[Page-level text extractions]
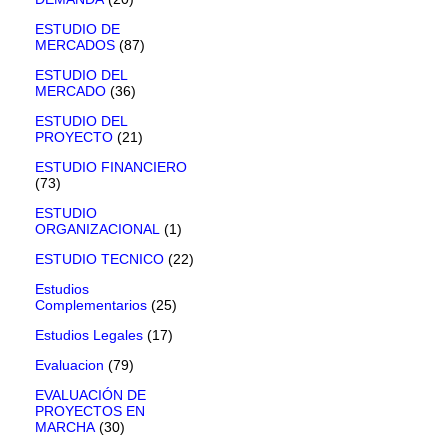
ESTUDIO DE
MERCADOS
(87)
ESTUDIO DEL
MERCADO
(36)
ESTUDIO DEL
PROYECTO
(21)
ESTUDIO FINANCIERO
(73)
ESTUDIO
ORGANIZACIONAL
(1)
ESTUDIO TECNICO
(22)
Estudios
Complementarios
(25)
Estudios Legales
(17)
Evaluacion
(79)
EVALUACIÓN DE
PROYECTOS EN
MARCHA
(30)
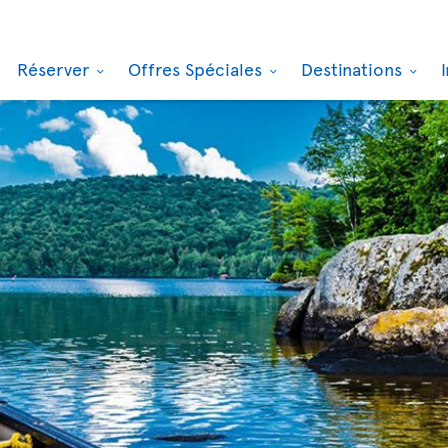
Réserver
Offres Spéciales
Destinations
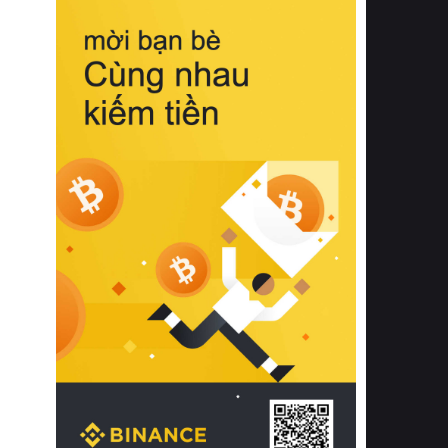
biệt từ bề mặt vải mềm mịn, khả năng
thoáng khí tuyệt vời cho đến độ đàn
hồi chuẩn xác của phần đệm nâng đỡ
cột sống.
Bên cạnh đó, việc lựa chọn các dòng
sản phẩm đạt chuẩn chất lượng quốc
tế còn giúp ngăn ngừa tình trạng kích
ứng da, hạn chế sự phát triển của vi
khuẩn và nấm mốc trong điều kiện
thời tiết nóng ẩm. Bạn có thể tìm hiểu
thêm các nghiên cứu khoa học về tác
động của giấc ngủ và môi trường
phòng ngủ đối với sức khỏe con
người tại Sleep Foundation (External
Link) để có cái nhìn toàn diện hơn.
2. Các tiêu chí vàng khi lựa chọn
chăn ga gối đệm cao cấp cho phòng
ngủ
Để sở hữu một bộ chăn ga gối đệm
cao cấp hoàn hảo cả về thẩm mỹ lẫn
công năng, người tiêu dùng cần cân
nhắc kỹ lưỡng các tiêu chí quan trọng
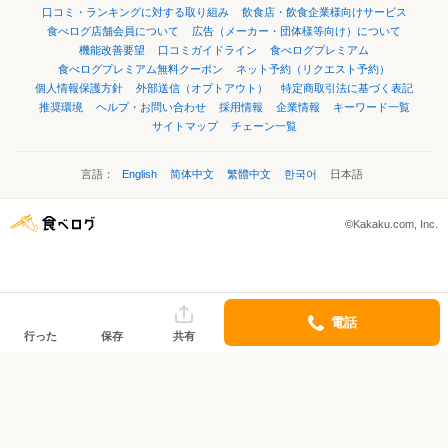
口コミ・ランキングに対する取り組み
飲食店・飲食企業様向けサービス
食べログ店舗会員について
広告（メーカー・団体様等向け）について
機能改善要望
口コミガイドライン
食べログプレミアム
食べログプレミアム無料クーポン
ネット予約（リクエスト予約）
個人情報保護方針
外部送信（オプトアウト）
特定商取引法に基づく表記
推奨環境
ヘルプ・お問い合わせ
採用情報
企業情報
キーワード一覧
サイトマップ
チェーン一覧
言語：
English
简体中文
繁體中文
한국어
日本語
©Kakaku.com, Inc.
電話
行った
保存
共有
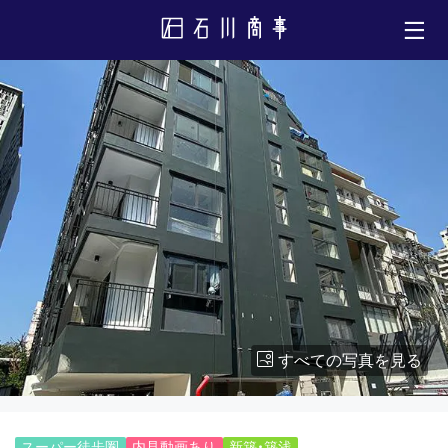
すべての写真を見る
スーパー徒歩圏
内見動画あり
新築・築浅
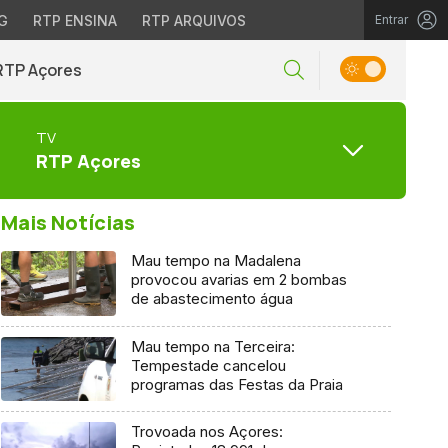
G
RTP ENSINA
RTP ARQUIVOS
Entrar
RTP Açores
TV
RTP Açores
Mais Notícias
Mau tempo na Madalena
provocou avarias em 2 bombas
de abastecimento água
Mau tempo na Terceira:
Tempestade cancelou
programas das Festas da Praia
Trovoada nos Açores:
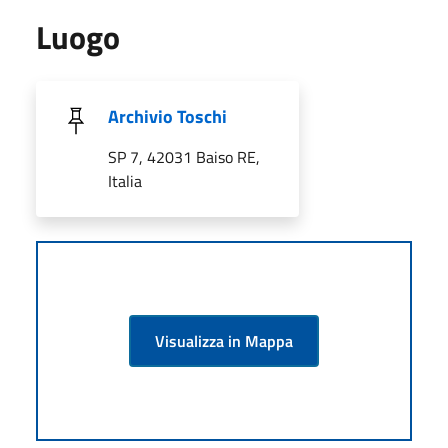
Luogo
Archivio Toschi
SP 7, 42031 Baiso RE,
Italia
Visualizza in Mappa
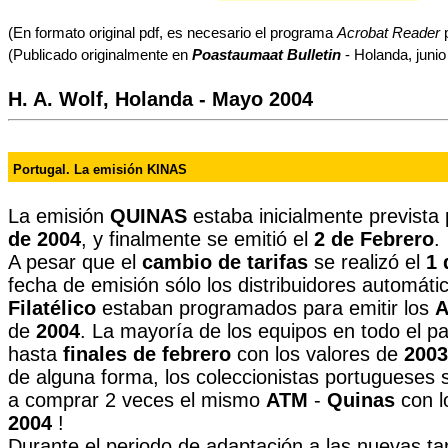
(En formato original pdf, es necesario el programa
Acrobat Reader
p
(Publicado originalmente en
Poastaumaat Bulletin
- Holanda, junio
H. A. Wolf, Holanda - Mayo 2004
Portugal. La emisión KINAS
La emisión
QUINAS
estaba inicialmente prevista
de 2004
, y finalmente se emitió el
2 de
Febrero
.
A pesar que el
cambio de tarifas
se realizó el
1 
fecha de emisión sólo los distribuidores automáti
Filatélico
estaban programados para emitir los
de
2004
. La mayoría de los equipos en todo el p
hasta
finales de febrero
con los valores de
2003
de alguna forma, los coleccionistas portugueses 
a comprar 2 veces el mismo
ATM
-
Quinas
con l
2004
!
Durante el periodo de adaptación a las nuevas tar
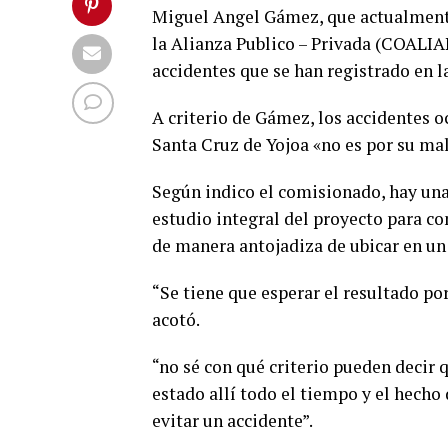
Miguel Angel Gámez, que actualmente
la Alianza Publico – Privada (COALIA
accidentes que se han registrado en la
A criterio de Gámez, los accidentes oc
Santa Cruz de Yojoa «no es por su mal
Según indico el comisionado, hay una 
estudio integral del proyecto para con
de manera antojadiza de ubicar en un
“Se tiene que esperar el resultado po
acotó.
“no sé con qué criterio pueden decir q
estado allí todo el tiempo y el hecho
evitar un accidente”.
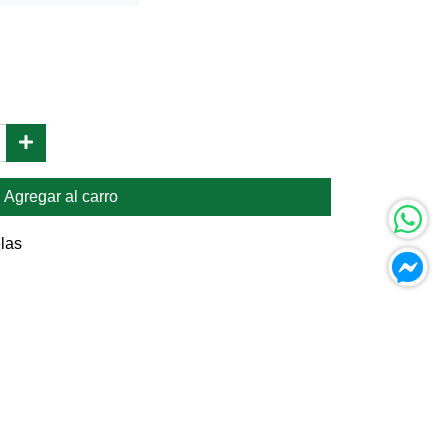
Agregar al carro
las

PROBLEM:
Write out each entry exactly as given, omitting any picture.

YOUR RESPONSE:
ESTUDIO DE
MERCADOS
(87)
ESTUDIO DEL
MERCADO
(36)
ESTUDIO DEL
PROYECTO
(21)
ESTUDIO FINANCIERO
(73)
ESTUDIO
ORGANIZACIONAL
(1)
ESTUDIO TECNICO
(22)
Estudios
Complementarios
(25)
Estudios Legales
(17)
Evaluacion
(79)
EVALUACIÓN DE
PROYECTOS EN
MARCHA
(30)
Réserver
Offres Spéciales
Destinations
biệt từ bề mặt vải mềm mịn, khả năng
thoáng khí tuyệt vời cho đến độ đàn
hồi chuẩn xác của phần đệm nâng đỡ
cột sống.
Bên cạnh đó, việc lựa chọn các dòng
sản phẩm đạt chuẩn chất lượng quốc
tế còn giúp ngăn ngừa tình trạng kích
ứng da, hạn chế sự phát triển của vi
khuẩn và nấm mốc trong điều kiện
thời tiết nóng ẩm. Bạn có thể tìm hiểu
thêm các nghiên cứu khoa học về tác
động của giấc ngủ và môi trường
phòng ngủ đối với sức khỏe con
người tại Sleep Foundation (External
Link) để có cái nhìn toàn diện hơn.
2. Các tiêu chí vàng khi lựa chọn
chăn ga gối đệm cao cấp cho phòng
ngủ
Để sở hữu một bộ chăn ga gối đệm
cao cấp hoàn hảo cả về thẩm mỹ lẫn
công năng, người tiêu dùng cần cân
nhắc kỹ lưỡng các tiêu chí quan trọng
口コミ・ランキングに対する取り組み
飲食店・飲食企業様向けサービス
食べログ店舗会員について
広告（メーカー・団体様等向け）について
機能改善要望
口コミガイドライン
食べログプレミアム
食べログプレミアム無料クーポン
ネット予約（リクエスト予約）
個人情報保護方針
外部送信（オプトアウト）
特定商取引法に基づく表記
推奨環境
ヘルプ・お問い合わせ
採用情報
企業情報
キーワード一覧
サイトマップ
チェーン一覧
言語：
English
简体中文
繁體中文
한국어
日本語
©Kakaku.com, Inc.
電話
行った
保存
共有
すべての写真を見る
スーパー徒歩圏
内見動画あり
新築・築浅
G
RTP ENSINA
RTP ARQUIVOS
Entrar
RTP Açores
TV
RTP Açores
Mais Notícias
Mau tempo na Madalena
provocou avarias em 2 bombas
de abastecimento água
Mau tempo na Terceira:
Tempestade cancelou
programas das Festas da Praia
Trovoada nos Açores:
Luogo
Archivio Toschi
SP 7, 42031 Baiso RE,
Italia
Visualizza in Mappa
(En formato original pdf, es necesario el programa
Acrobat Reader
p
(Publicado originalmente en
Poastaumaat Bulletin
- Holanda, junio
H. A. Wolf, Holanda - Mayo 2004
Portugal. La emisión KINAS
La emisión
QUINAS
estaba inicialmente prevista
de 2004
, y finalmente se emitió el
2 de
Febrero
.
A pesar que el
cambio de tarifas
se realizó el
1 
fecha de emisión sólo los distribuidores automáti
Filatélico
estaban programados para emitir los
de
2004
. La mayoría de los equipos en todo el p
hasta
finales de febrero
con los valores de
2003
de alguna forma, los coleccionistas portugueses 
a comprar 2 veces el mismo
ATM
-
Quinas
con l
2004
!
Durante el periodo de adaptación a las nuevas tar
Miguel Angel Gámez, que actualmente
la Alianza Publico – Privada (COALIA
accidentes que se han registrado en la
A criterio de Gámez, los accidentes oc
Santa Cruz de Yojoa «no es por su mal
Según indico el comisionado, hay una 
estudio integral del proyecto para con
de manera antojadiza de ubicar en un
“Se tiene que esperar el resultado po
acotó.
“no sé con qué criterio pueden decir q
estado allí todo el tiempo y el hecho
evitar un accidente”.
Agregar al carro
las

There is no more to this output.